Autre précaution : protéger les ruches de la lumière directe. « Il faut faire attention à ce qu’elles ne soient pas en plein soleil ». Christophe Bachmann raconte avoir fait deux ou trois déplacements de ruchers dans le Val-de-Ruz pour ces raisons. Il précise privilégier les endroits ombragés et proches de points d’eau : « On a très vite déplacé les abeilles dans des lieux où on savait qu’il y avait des étangs et de l’ombre ».
Un système de ventilation naturelle
Pour faire baisser la température, les abeilles ventilent l’intérieur de la ruche : « Elles ont deux paires d’ailes qui se crochent ensemble quand elles volent. Dès qu’elles veulent ventiler, elles les décrochent ».

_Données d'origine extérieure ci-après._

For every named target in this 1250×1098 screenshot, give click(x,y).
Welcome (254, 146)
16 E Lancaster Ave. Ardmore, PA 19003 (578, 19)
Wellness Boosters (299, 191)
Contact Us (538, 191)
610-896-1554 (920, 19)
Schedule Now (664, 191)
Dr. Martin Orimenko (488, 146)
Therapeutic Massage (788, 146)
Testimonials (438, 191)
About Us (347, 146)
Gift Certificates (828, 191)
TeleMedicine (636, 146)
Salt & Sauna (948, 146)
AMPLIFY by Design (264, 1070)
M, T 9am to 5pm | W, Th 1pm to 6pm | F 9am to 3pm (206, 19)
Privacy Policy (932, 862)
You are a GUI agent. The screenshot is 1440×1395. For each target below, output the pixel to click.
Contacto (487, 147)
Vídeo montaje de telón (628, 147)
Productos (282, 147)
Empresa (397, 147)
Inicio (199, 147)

Mais cette ventilation ne suffit pas toujours à protéger la colonie car, à l’intérieur des ruches, il n’y pas d’isolation : « Les abeilles vont se coller contre la face pour créer une protection extérieure. Elles vont créer un isolant provisoire ». Les insectes forment ainsi une sorte de barrière autour de leur habitat pour limiter l’impact des fortes températures.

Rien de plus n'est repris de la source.